- Your task -
Go to the line in the entries below that holds "Warhammer 40,000" and repeat exactly from there through the line that holds "expérience de navigation, diffuser", inclusive.

[Records from a data collection]
____________

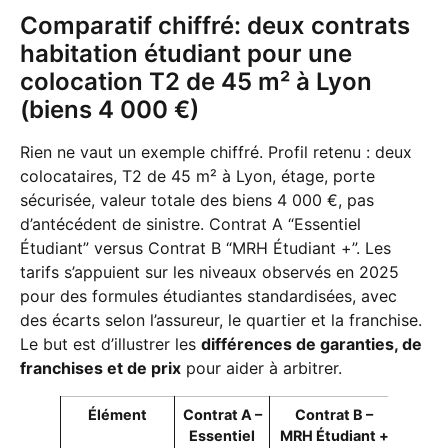
Comparatif chiffré: deux contrats
habitation étudiant pour une
colocation T2 de 45 m² à Lyon
(biens 4 000 €)
Rien ne vaut un exemple chiffré. Profil retenu : deux
colocataires, T2 de 45 m² à Lyon, étage, porte
sécurisée, valeur totale des biens 4 000 €, pas
d’antécédent de sinistre. Contrat A “Essentiel
Étudiant” versus Contrat B “MRH Étudiant +”. Les
tarifs s’appuient sur les niveaux observés en 2025
pour des formules étudiantes standardisées, avec
des écarts selon l’assureur, le quartier et la franchise.
Le but est d’illustrer les
différences de garanties, de
franchises et de prix
pour aider à arbitrer.
Élément
Contrat A –
Contrat B –
Essentiel
MRH Étudiant +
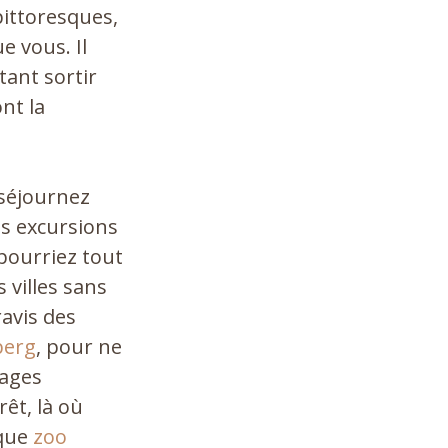
pittoresques,
e vous. Il
tant sortir
ont la
 séjournez
es excursions
 pourriez tout
 villes sans
avis des
berg
, pour ne
sages
êt, là où
sque
zoo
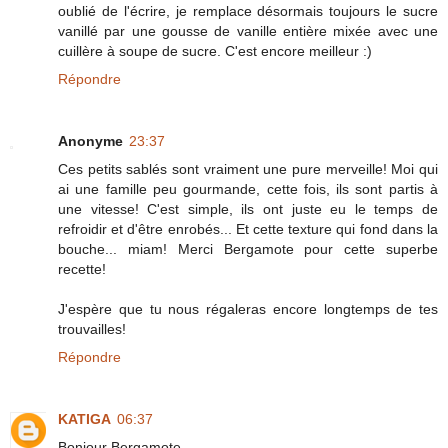
oublié de l'écrire, je remplace désormais toujours le sucre
vanillé par une gousse de vanille entière mixée avec une
cuillère à soupe de sucre. C'est encore meilleur :)
Répondre
Anonyme
23:37
Ces petits sablés sont vraiment une pure merveille! Moi qui
ai une famille peu gourmande, cette fois, ils sont partis à
une vitesse! C'est simple, ils ont juste eu le temps de
refroidir et d'être enrobés... Et cette texture qui fond dans la
bouche... miam! Merci Bergamote pour cette superbe
recette!
J'espère que tu nous régaleras encore longtemps de tes
trouvailles!
Répondre
KATIGA
06:37
Bonjour Bergamote,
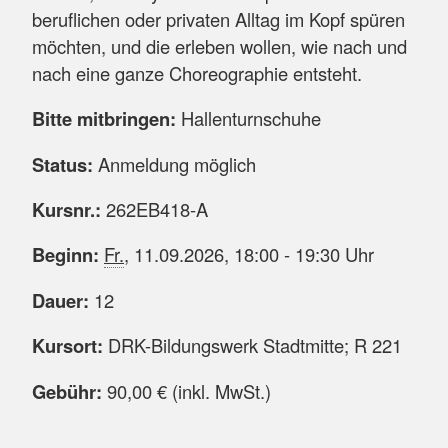
beruflichen oder privaten Alltag im Kopf spüren
möchten, und die erleben wollen, wie nach und
nach eine ganze Choreographie entsteht.
Bitte mitbringen:
Hallenturnschuhe
Status:
Anmeldung möglich
Kursnr.:
262EB418-A
Beginn:
Fr.
, 11.09.2026, 18:00 - 19:30 Uhr
Dauer:
12
Kursort:
DRK-Bildungswerk Stadtmitte; R 221
Gebühr:
90,00 € (inkl. MwSt.)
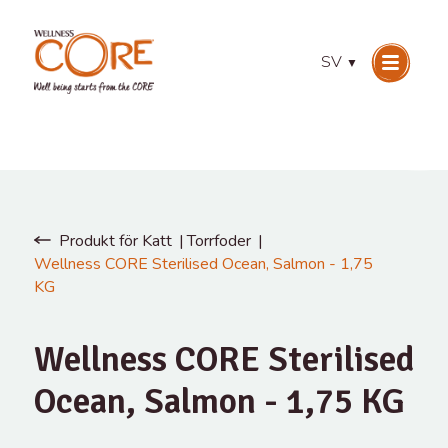
SV
▼
Produkt för Katt
Torrfoder
Wellness CORE Sterilised Ocean, Salmon - 1,75
KG
Wellness CORE Sterilised
Ocean, Salmon - 1,75 KG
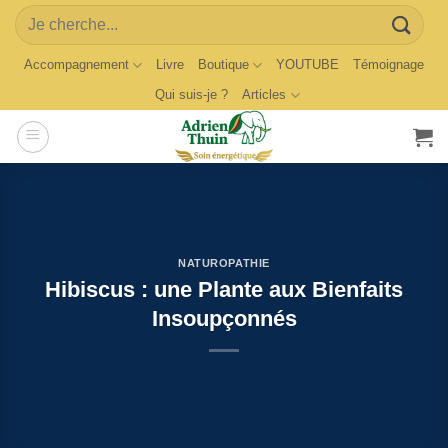
Skip
Search
to
for:
content
Accompagnement
Livre
Boutique
YOUTUBE
Témoignage
Qui suis-je ?
Articles
NATUROPATHIE
Hibiscus : une Plante aux Bienfaits
Insoupçonnés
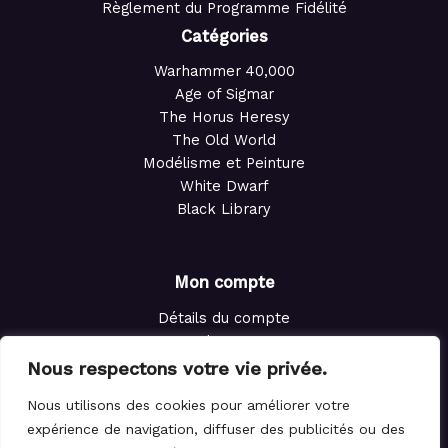
Règlement du Programme Fidélité
Catégories
Warhammer 40,000
Age of Sigmar
The Horus Heresy
The Old World
Modélisme et Peinture
White Dwarf
Black Library
Mon compte
Détails du compte
Adresses
Commandes
Nous respectons votre vie privée.
Points de fidélité
Nous utilisons des cookies pour améliorer votre
Panier
expérience de navigation, diffuser des publicités ou des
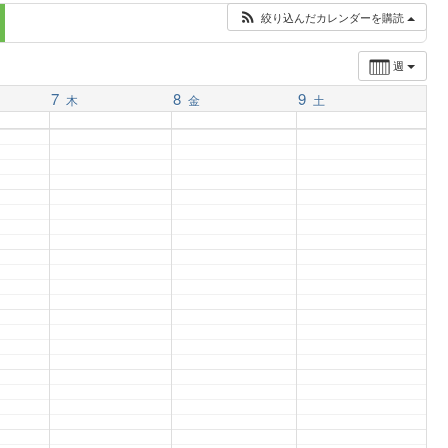
絞り込んだカレンダーを購読
週
7
8
9
木
金
土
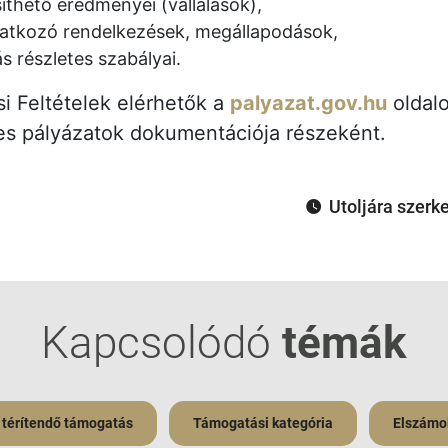
íthető eredményei (vállalások),
tkozó rendelkezések, megállapodások,
s részletes szabályai.
i Feltételek elérhetők a
palyazat.gov.hu
oldalo
es pályázatok dokumentációja részeként.
Utoljára szerk
Kapcsolódó
témák
 térítendő támogatás
Támogatási kategória
Elszámol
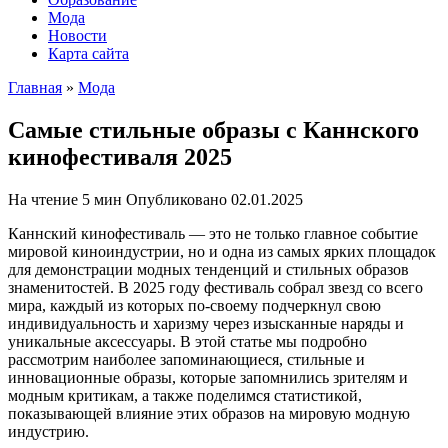
Мода
Новости
Карта сайта
Главная
»
Мода
Самые стильные образы с Каннского
кинофестиваля 2025
На чтение
5 мин
Опубликовано
02.01.2025
Каннский кинофестиваль — это не только главное событие
мировой киноиндустрии, но и одна из самых ярких площадок
для демонстрации модных тенденций и стильных образов
знаменитостей. В 2025 году фестиваль собрал звезд со всего
мира, каждый из которых по-своему подчеркнул свою
индивидуальность и харизму через изысканные наряды и
уникальные аксессуары. В этой статье мы подробно
рассмотрим наиболее запоминающиеся, стильные и
инновационные образы, которые запомнились зрителям и
модным критикам, а также поделимся статистикой,
показывающей влияние этих образов на мировую модную
индустрию.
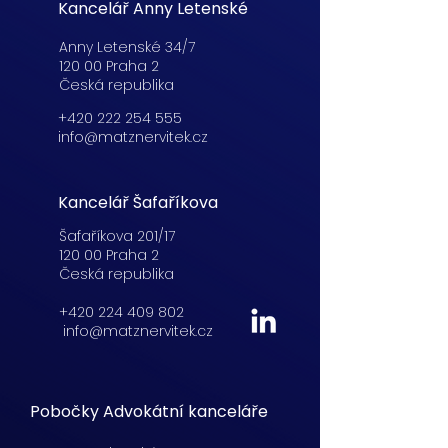
Kancelář Anny Letenské
Anny Letenské 34/7
120 00 Praha 2
Česká republika
+420 222 254 555
info@matznervitek.cz
Kancelář Šafaříkova
Šafaříkova 201/17
120 00 Praha 2
Česká republika
+420 224 409 802
info@matznervitek.cz
Pobočky Advokátní kanceláře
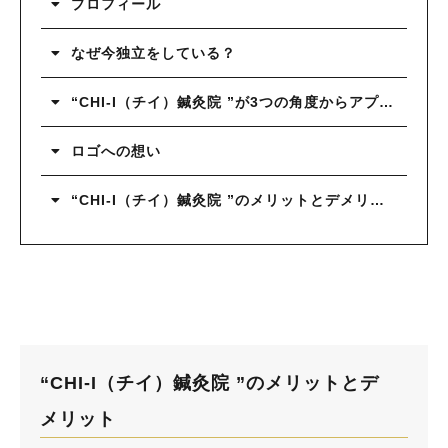
プロフィール
なぜ今独立をしている？
“CHI-I（チイ）鍼灸院 ”が3つの角度からアプローチ
ロゴへの想い
“CHI-I（チイ）鍼灸院 ”のメリットとデメリット
“CHI-I（チイ）鍼灸院 ”のメリットとデ
メリット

____________

- Final answer -
Warhammer 40,000
Age of Sigmar
The Horus Heresy
The Old World
Modélisme et Peinture
White Dwarf
Black Library
Mon compte
Détails du compte
Adresses
Commandes
Nous respectons votre vie privée.
Points de fidélité
Nous utilisons des cookies pour améliorer votre
Panier
expérience de navigation, diffuser des publicités ou des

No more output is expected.